*** EXTRACTED MATERIAL
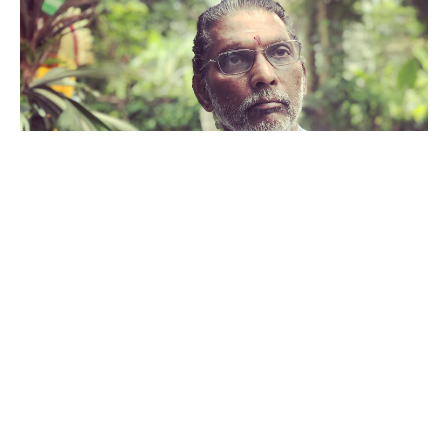
Vaidyar Mani Maran
Ayurveda and Preconception Care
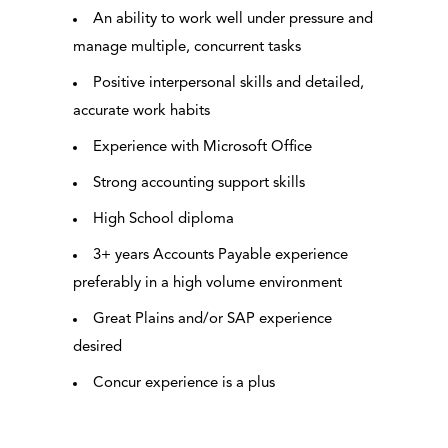
An ability to work well under pressure and
manage multiple, concurrent tasks
Positive interpersonal skills and detailed,
accurate work habits
Experience with Microsoft Office
Strong accounting support skills
High School diploma
3+ years Accounts Payable experience
preferably in a high volume environment
Great Plains and/or SAP experience
desired
Concur experience is a plus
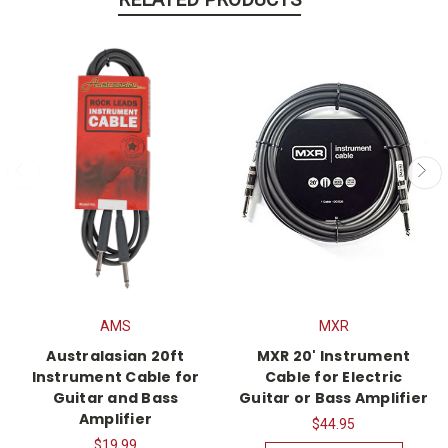
AMS
MXR
Australasian 20ft
MXR 20' Instrument
Instrument Cable for
Cable for Electric
Guitar and Bass
Guitar or Bass Amplifier
Amplifier
$44.95
$19.99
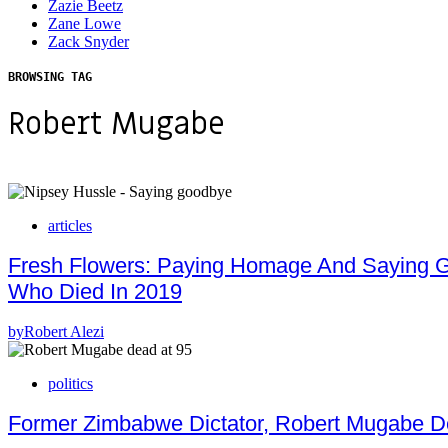
Zazie Beetz
Zane Lowe
Zack Snyder
BROWSING TAG
Robert Mugabe
articles
Fresh Flowers: Paying Homage And Saying Goo
Who Died In 2019
by
Robert Alezi
politics
Former Zimbabwe Dictator, Robert Mugabe D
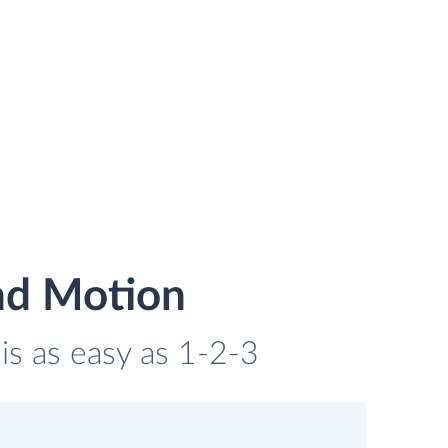
nd Motion
is as easy as 1-2-3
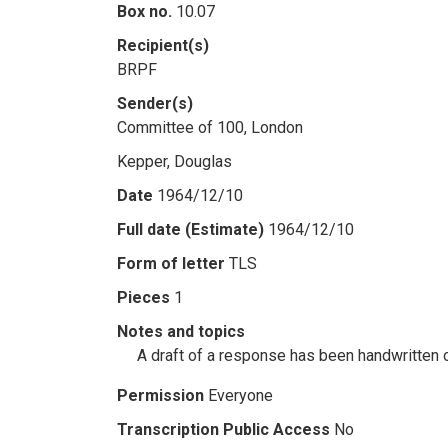
Box no.
10.07
Recipient(s)
BRPF
Sender(s)
Committee of 100, London
Kepper, Douglas
Date
1964/12/10
Full date (Estimate)
1964/12/10
Form of letter
TLS
Pieces
1
Notes and topics
A draft of a response has been handwritten on
Permission
Everyone
Transcription Public Access
No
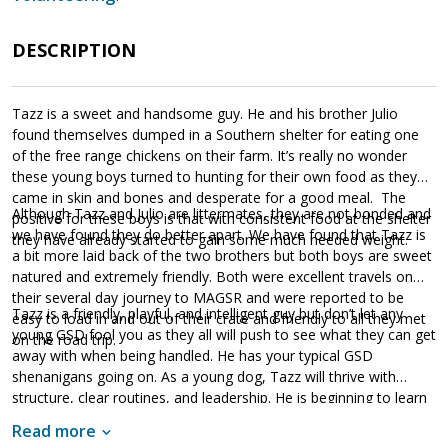
DESCRIPTION
Tazz is a sweet and handsome guy. He and his brother Julio
found themselves dumped in a Southern shelter for eating one
of the free range chickens on their farm. It’s really no wonder
these young boys turned to hunting for their own food as they
came in skin and bones and desperate for a good meal. The
Although Tazz and Julio are littermates, they are not bonded and
positive for these boys is that with consistent food at the shelter
we have found they do better apart. We have found that Tazz is
they have already started to gain some much needed weight.
a bit more laid back of the two brothers but both boys are sweet
natured and extremely friendly. Both were excellent travels on
their several day journey to MAGSR and were reported to be
Tazz is a friendly, playful, and intelligent guy but don’t let any
easy to load in and out of their crate and friendly to all they met
young GSD fool you as they all will push to see what they can get
on the road trip.
away with when being handled. He has your typical GSD
shenanigans going on. As a young dog, Tazz will thrive with
structure, clear routines, and leadership. He is beginning to learn
basic manners and how to walk on leash without pulling.
Read more
However, Tazz, like all dogs, will need training. Training will not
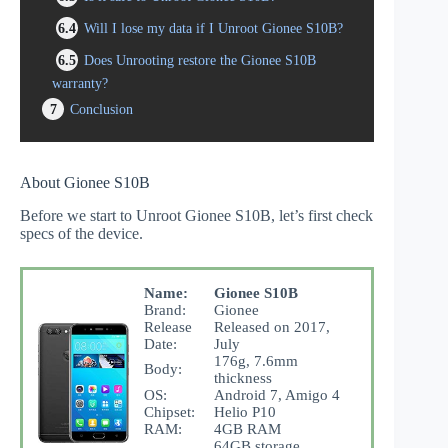
6.4
Will I lose my data if I Unroot Gionee S10B?
6.5
Does Unrooting restore the Gionee S10B
warranty?
7
Conclusion
About Gionee S10B
Before we start to Unroot Gionee S10B, let’s first check
specs of the device.
Name:
Gionee S10B
Brand:
Gionee
Release
Released on 2017,
Date:
July
176g, 7.6mm
Body:
thickness
OS:
Android 7, Amigo 4
Chipset:
Helio P10
RAM:
4GB RAM
64GB storage,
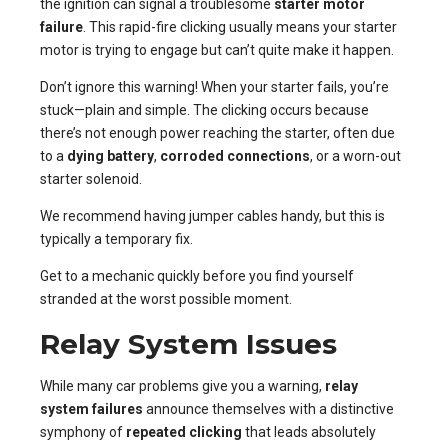
the ignition can signal a troublesome
starter motor
failure
. This rapid-fire clicking usually means your starter
motor is trying to engage but can’t quite make it happen.
Don’t ignore this warning! When your starter fails, you’re
stuck—plain and simple. The clicking occurs because
there’s not enough power reaching the starter, often due
to a
dying battery
,
corroded connections
, or a worn-out
starter solenoid.
We recommend having jumper cables handy, but this is
typically a temporary fix.
Get to a mechanic quickly before you find yourself
stranded at the worst possible moment.
Relay System Issues
While many car problems give you a warning,
relay
system failures
announce themselves with a distinctive
symphony of
repeated clicking
that leads absolutely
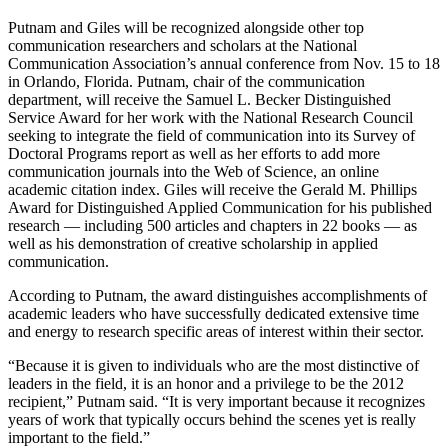
Putnam and Giles will be recognized alongside other top
communication researchers and scholars at the National
Communication Association’s annual conference from Nov. 15 to 18
in Orlando, Florida. Putnam, chair of the communication
department, will receive the Samuel L. Becker Distinguished
Service Award for her work with the National Research Council
seeking to integrate the field of communication into its Survey of
Doctoral Programs report as well as her efforts to add more
communication journals into the Web of Science, an online
academic citation index. Giles will receive the Gerald M. Phillips
Award for Distinguished Applied Communication for his published
research — including 500 articles and chapters in 22 books — as
well as his demonstration of creative scholarship in applied
communication.
According to Putnam, the award distinguishes accomplishments of
academic leaders who have successfully dedicated extensive time
and energy to research specific areas of interest within their sector.
“Because it is given to individuals who are the most distinctive of
leaders in the field, it is an honor and a privilege to be the 2012
recipient,” Putnam said. “It is very important because it recognizes
years of work that typically occurs behind the scenes yet is really
important to the field.”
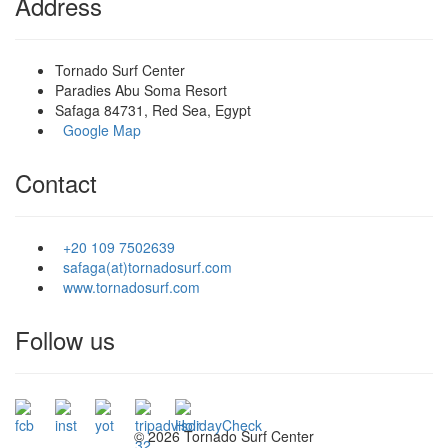
Address
Tornado Surf Center
Paradies Abu Soma Resort
Safaga 84731, Red Sea, Egypt
Google Map
Contact
+20 109 7502639
safaga(at)tornadosurf.com
www.tornadosurf.com
Follow us
©
2026 Tornado Surf Center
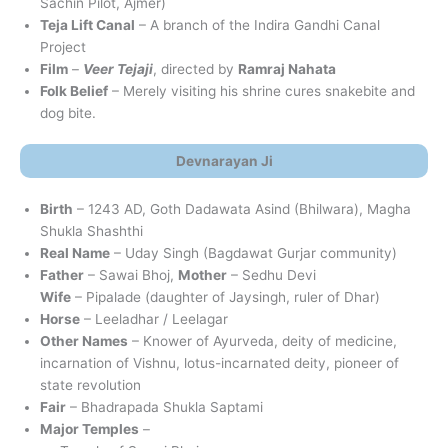
Sachin Pilot, Ajmer)
Teja Lift Canal
– A branch of the Indira Gandhi Canal
Project
Film
–
Veer Tejaji
, directed by
Ramraj Nahata
Folk Belief
– Merely visiting his shrine cures snakebite and
dog bite.
Devnarayan Ji
Birth
– 1243 AD, Goth Dadawata Asind (Bhilwara), Magha
Shukla Shashthi
Real Name
– Uday Singh (Bagdawat Gurjar community)
Father
– Sawai Bhoj,
Mother
– Sedhu Devi
Wife
– Pipalade (daughter of Jaysingh, ruler of Dhar)
Horse
– Leeladhar / Leelagar
Other Names
– Knower of Ayurveda, deity of medicine,
incarnation of Vishnu, lotus-incarnated deity, pioneer of
state revolution
Fair
– Bhadrapada Shukla Saptami
Major Temples
–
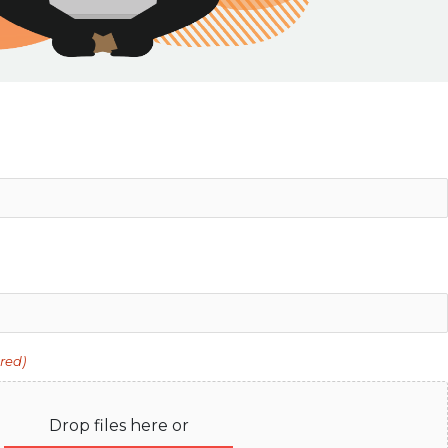
red)
Drop files here or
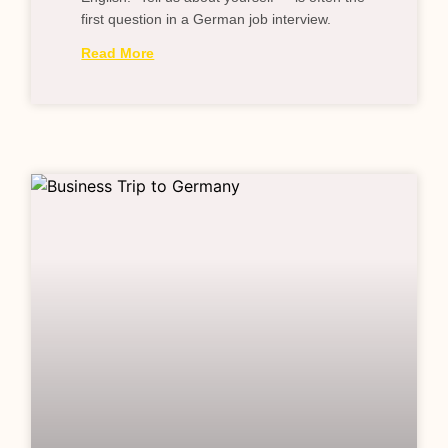
first question in a German job interview.
Read More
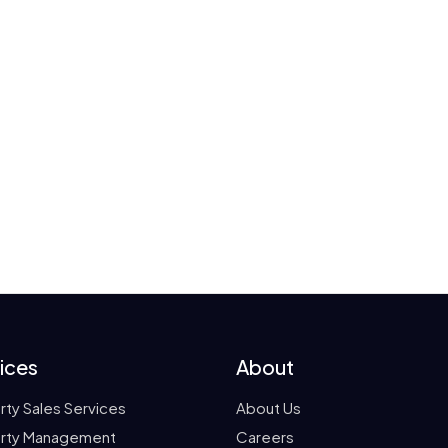
ices
About
rty Sales Services
About Us
rty Management
Careers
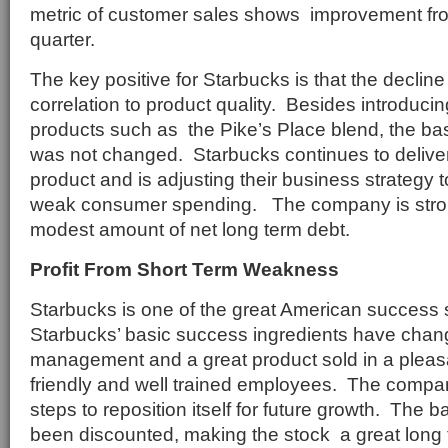
metric of customer sales shows improvement fr
quarter.
The key positive for Starbucks is that the declin
correlation to product quality. Besides introduc
products such as the Pike’s Place blend, the b
was not changed. Starbucks continues to deliver
product and is adjusting their business strategy to 
weak consumer spending. The company is strong
modest amount of net long term debt.
Profit From Short Term Weakness
Starbucks is one of the great American success 
Starbucks’ basic success ingredients have chan
management and a great product sold in a pleas
friendly and well trained employees. The company
steps to reposition itself for future growth. The
been discounted, making the stock a great long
******
- _WHAT THE TASK ASKS_
Where a record holds a picture, leave the picture out and restate the rest word for word.

- _RESULT_
Vaidyar Mani Maran
Ayurveda and Preconception Care
An ability to work well under pressure and
manage multiple, concurrent tasks
Positive interpersonal skills and detailed,
accurate work habits
Experience with Microsoft Office
Strong accounting support skills
High School diploma
3+ years Accounts Payable experience
preferably in a high volume environment
Great Plains and/or SAP experience
desired
Concur experience is a plus
AMS
MXR
Australasian 20ft
MXR 20' Instrument
Instrument Cable for
Cable for Electric
Guitar and Bass
Guitar or Bass Amplifier
Amplifier
$44.95
$19.99
Zazie Beetz
Zane Lowe
Zack Snyder
BROWSING TAG
Robert Mugabe
articles
Fresh Flowers: Paying Homage And Saying Goo
Who Died In 2019
by
Robert Alezi
politics
Former Zimbabwe Dictator, Robert Mugabe D
nd Motion
is as easy as 1-2-3
Box no.
10.07
Recipient(s)
BRPF
Sender(s)
Committee of 100, London
Kepper, Douglas
Date
1964/12/10
Full date (Estimate)
1964/12/10
Form of letter
TLS
Pieces
1
Notes and topics
A draft of a response has been handwritten on
Permission
Everyone
Transcription Public Access
No
DESCRIPTION
Tazz is a sweet and handsome guy. He and his brother Julio
found themselves dumped in a Southern shelter for eating one
of the free range chickens on their farm. It’s really no wonder
these young boys turned to hunting for their own food as they
came in skin and bones and desperate for a good meal. The
Although Tazz and Julio are littermates, they are not bonded and
positive for these boys is that with consistent food at the shelter
we have found they do better apart. We have found that Tazz is
they have already started to gain some much needed weight.
a bit more laid back of the two brothers but both boys are sweet
natured and extremely friendly. Both were excellent travels on
their several day journey to MAGSR and were reported to be
Tazz is a friendly, playful, and intelligent guy but don’t let any
easy to load in and out of their crate and friendly to all they met
young GSD fool you as they all will push to see what they can get
on the road trip.
away with when being handled. He has your typical GSD
shenanigans going on. As a young dog, Tazz will thrive with
structure, clear routines, and leadership. He is beginning to learn
basic manners and how to walk on leash without pulling.
Read more
However, Tazz, like all dogs, will need training. Training will not
6.4
Will I lose my data if I Unroot Gionee S10B?
6.5
Does Unrooting restore the Gionee S10B
warranty?
7
Conclusion
About Gionee S10B
Before we start to Unroot Gionee S10B, let’s first check
specs of the device.
Name:
Gionee S10B
Brand:
Gionee
Release
Released on 2017,
Date:
July
176g, 7.6mm
Body:
thickness
OS:
Android 7, Amigo 4
Chipset:
Helio P10
RAM:
4GB RAM
64GB storage,
the ignition can signal a troublesome
starter motor
failure
. This rapid-fire clicking usually means your starter
motor is trying to engage but can’t quite make it happen.
Don’t ignore this warning! When your starter fails, you’re
stuck—plain and simple. The clicking occurs because
there’s not enough power reaching the starter, often due
to a
dying battery
,
corroded connections
, or a worn-out
starter solenoid.
We recommend having jumper cables handy, but this is
typically a temporary fix.
Get to a mechanic quickly before you find yourself
stranded at the worst possible moment.
Relay System Issues
While many car problems give you a warning,
relay
system failures
announce themselves with a distinctive
symphony of
repeated clicking
that leads absolutely
Putnam and Giles will be recognized alongside other top
communication researchers and scholars at the National
Communication Association’s annual conference from Nov. 15 to 18
in Orlando, Florida. Putnam, chair of the communication
department, will receive the Samuel L. Becker Distinguished
Service Award for her work with the National Research Council
seeking to integrate the field of communication into its Survey of
Doctoral Programs report as well as her efforts to add more
communication journals into the Web of Science, an online
academic citation index. Giles will receive the Gerald M. Phillips
Award for Distinguished Applied Communication for his published
research — including 500 articles and chapters in 22 books — as
well as his demonstration of creative scholarship in applied
communication.
According to Putnam, the award distinguishes accomplishments of
academic leaders who have successfully dedicated extensive time
and energy to research specific areas of interest within their sector.
“Because it is given to individuals who are the most distinctive of
leaders in the field, it is an honor and a privilege to be the 2012
recipient,” Putnam said. “It is very important because it recognizes
years of work that typically occurs behind the scenes yet is really
important to the field.”
Address
Tornado Surf Center
Paradies Abu Soma Resort
Safaga 84731, Red Sea, Egypt
Google Map
Contact
+20 109 7502639
safaga(at)tornadosurf.com
www.tornadosurf.com
Follow us
©
2026 Tornado Surf Center
Sachin Pilot, Ajmer)
Teja Lift Canal
– A branch of the Indira Gandhi Canal
Project
Film
–
Veer Tejaji
, directed by
Ramraj Nahata
Folk Belief
– Merely visiting his shrine cures snakebite and
dog bite.
Devnarayan Ji
Birth
– 1243 AD, Goth Dadawata Asind (Bhilwara), Magha
Shukla Shashthi
Real Name
– Uday Singh (Bagdawat Gurjar community)
Father
– Sawai Bhoj,
Mother
– Sedhu Devi
Wife
– Pipalade (daughter of Jaysingh, ruler of Dhar)
Horse
– Leeladhar / Leelagar
Other Names
– Knower of Ayurveda, deity of medicine,
incarnation of Vishnu, lotus-incarnated deity, pioneer of
state revolution
Fair
– Bhadrapada Shukla Saptami
Major Temples
–
red)
Drop files here or
first question in a German job interview.
Read More
ices
About
rty Sales Services
About Us
rty Management
Careers
metric of customer sales shows improvement fr
quarter.
The key positive for Starbucks is that the declin
correlation to product quality. Besides introduc
products such as the Pike’s Place blend, the b
was not changed. Starbucks continues to deliver
product and is adjusting their business strategy to 
weak consumer spending. The company is strong
modest amount of net long term debt.
Profit From Short Term Weakness
Starbucks is one of the great American success 
Starbucks’ basic success ingredients have chan
management and a great product sold in a pleas
friendly and well trained employees. The company
steps to reposition itself for future growth. The
been discounted, making the stock a great long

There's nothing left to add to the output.